# Water Filtration Plant - Low Bradfield - February 2013



## urbex13 (Feb 16, 2013)

Just a flying visit on the way up to the less impressive Thornseat Lodge.

*The History*

I can't really dig up much to say for this so I'll quote this short piece from urbanography.org.uk (credit if it belong to anyone on here):


> Built in 1950, the original water treatment plant supplied water to the south western outer reaches of Sheffield, through Ringinglow and Rud Hill service reservoirs.
> 
> It consisted of 7 horizontal pressure filters, capable of an average output of 16,000 cubic metres a day, with a maximum of 18,400 cubic metres a day. In 1983 a 15,000 cubic metre clear water tank was added.
> 
> In 1986 the water was found to contain excessive iron and aluminium levels and by April 1988 a new Sirofloc process was in operation, it was the first of its kind outside of Australia. The new plant represented a major advancement in the development of a new type of treatment process for drinking water.



I can't say much more except that the place - as has been reported before - is full of some pretty striking graffiti. The lack of a roof and changing temperatures are definitely taking their toll on the artwork and the structure of the building itself, it's a bit of a mess, but pretty architecture and interesting graffiti make it worth the trip. Apparently it's owned by the same businessman that owns Thornseat Lodge, Windy Bank Pursuits Centre, The Plough Inn and the old schoolrooms, all in the village, half of which are in ruins.


*The Photographs*

1. A sole external, a silly amount of the ever pointless Heras fence:








2. Coming through this archway I was struck by the graffiti:







3. Some of the scarce remains of the actual functional features:







4. Lovely lattices reflected in the water:







5. Doors strewn around the place:







6. Nice set of pillars throughout:







7. Overview from the second level:







8. Lovely lattices holding up the roof:







9. Peeling corridor:







10. Myself again:







11. Some of the better art:







12. Another piece:






Thanks for looking,

*Thirteen.*​


----------



## Judderman62 (Feb 16, 2013)

fuck that's gone down hill alarmingly since we went 

nice shots - lots of grag that wasn't ther on our visit - is the humming bird one still there ?


----------



## flyboys90 (Feb 16, 2013)

I still think the graffiti is the best thing about this place.great photos.


----------



## Wakey Lad (Feb 17, 2013)

Nice to see this place again, i love that corridor, it reminds me of something out of an asylum. The same guy who owns this place owns Thornseat Lodge & Loxley Chapel - He just seems happy to let all these places fall down - I remember punching the hell out of the dashboard in the car when going here - I have the worst sat nav in the world and could i hell find this place lol!


----------



## sonyes (Feb 17, 2013)

Nice set of pics.....I quite liked this place when I went, and agree with Wakey about that corridor.


----------



## urbex13 (Feb 18, 2013)

Thanks guys.
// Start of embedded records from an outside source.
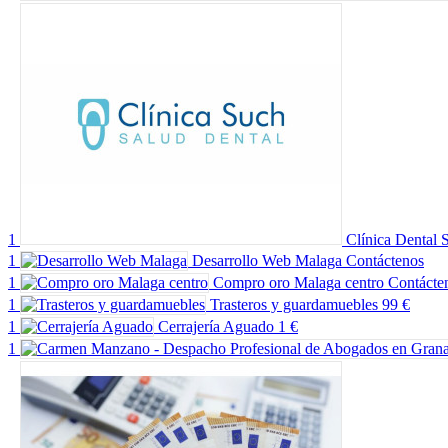
1
Clínica Dental 
1
Desarrollo Web Malaga
Contáctenos
1
Compro oro Malaga centro
Contácte
1
Trasteros y guardamuebles
99 €
1
Cerrajería Aguado
1 €
1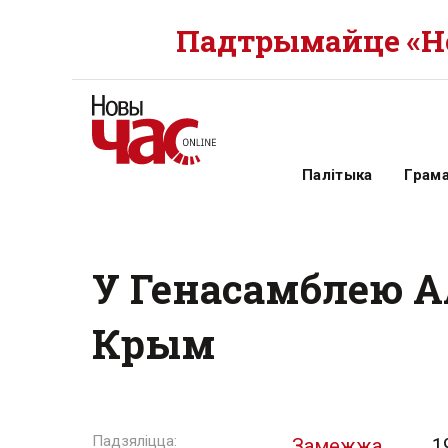
Падтрымайце «Но
Палітыка
Грам
У Генасамблею А
Крым
Замежжа
1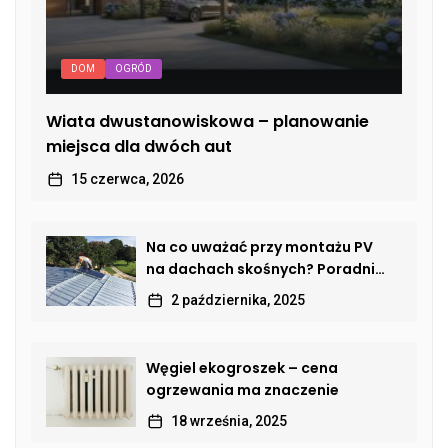
DOM
OGRÓD
Wiata dwustanowiskowa – planowanie
miejsca dla dwóch aut
15 czerwca, 2026
Na co uważać przy montażu PV
na dachach skośnych? Poradnik
dla właścicieli domów
2 października, 2025
Węgiel ekogroszek – cena
ogrzewania ma znaczenie
18 września, 2025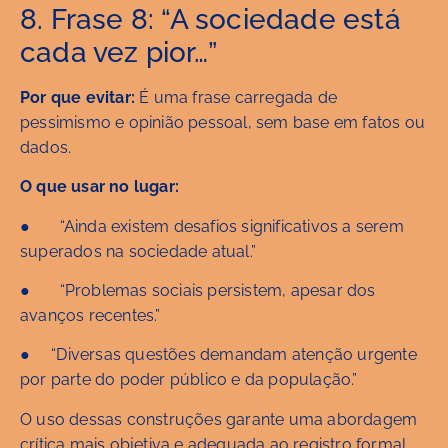
8. Frase 8: “A sociedade está
cada vez pior…”
Por que evitar:
É uma frase carregada de
pessimismo e opinião pessoal, sem base em fatos ou
dados.
O que usar no lugar:
● “Ainda existem desafios significativos a serem
superados na sociedade atual.”
● “Problemas sociais persistem, apesar dos
avanços recentes.”
● “Diversas questões demandam atenção urgente
por parte do poder público e da população.”
O uso dessas construções garante uma abordagem
crítica mais objetiva e adequada ao registro formal.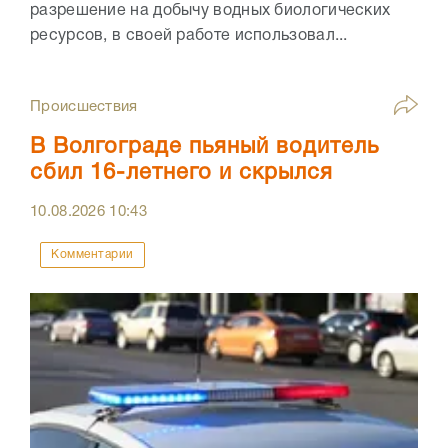
разрешение на добычу водных биологических
ресурсов, в своей работе использовал...
Происшествия
В Волгограде пьяный водитель
сбил 16-летнего и скрылся
10.08.2026
10:43
Комментарии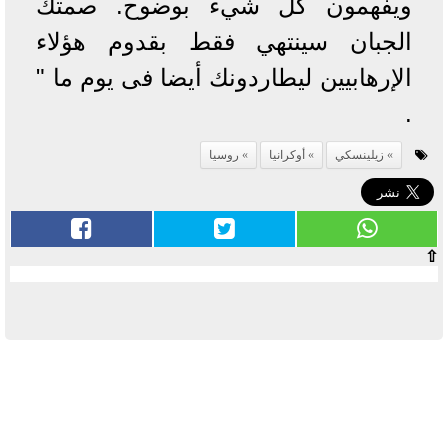
ويفهمون كل شيء بوضوح. صمتك
الجبان سينتهي فقط بقدوم هؤلاء
الإرهابيين ليطاردونك أيضا فى يوم ما "
.
زيلينسكي
أوكرانيا
روسيا
⇧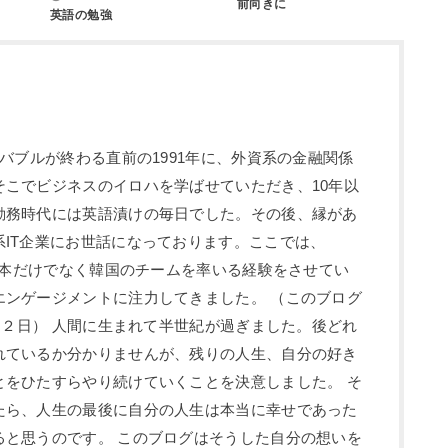
前向きに
英語の勉強
 バブルが終わる直前の1991年に、外資系の金融関係
そこでビジネスのイロハを学ばせていただき、10年以
勤務時代には英語漬けの毎日でした。その後、縁があ
IT企業にお世話になっております。ここでは、
と日本だけでなく韓国のチームを率いる経験をさせてい
エンゲージメントに注力してきました。 （このブログ
3月２日） 人間に生まれて半世紀が過ぎました。後どれ
れているか分かりませんが、残りの人生、自分の好き
とをひたすらやり続けていくことを決意しました。 そ
たら、人生の最後に自分の人生は本当に幸せであった
ると思うのです。 このブログはそうした自分の想いを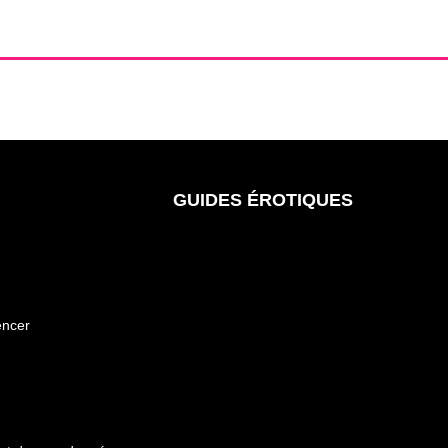
GUIDES ÉROTIQUES
encer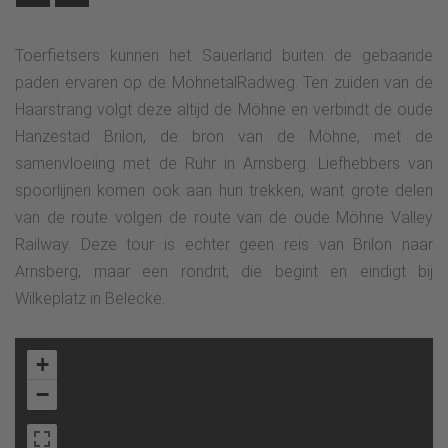
Toerfietsers kunnen het Sauerland buiten de gebaande
paden ervaren op de MöhnetalRadweg. Ten zuiden van de
Haarstrang volgt deze altijd de Möhne en verbindt de oude
Hanzestad Brilon, de bron van de Möhne, met de
samenvloeiing met de Ruhr in Arnsberg. Liefhebbers van
spoorlijnen komen ook aan hun trekken, want grote delen
van de route volgen de route van de oude Möhne Valley
Railway. Deze tour is echter geen reis van Brilon naar
Arnsberg, maar een rondrit, die begint en eindigt bij
Wilkeplatz in Belecke.
+
−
Yeah I understand the sentiment regards the corridor, I'd read that all this stuff was owned by the same bloke. He/his son own the cafe at the old schoolrooms, the pub and the Windy Bank outdoor pursuits centre too. Not quite sure what his intent is other than to possibly watch it all fall down and then build over it. As for problems with satnav I got two buses here then walked the 3 odd miles up to Thornseat Lodge to spend all of about ten minutes inside, still exercise I guess!


----------



## Silent Hill (Feb 18, 2013)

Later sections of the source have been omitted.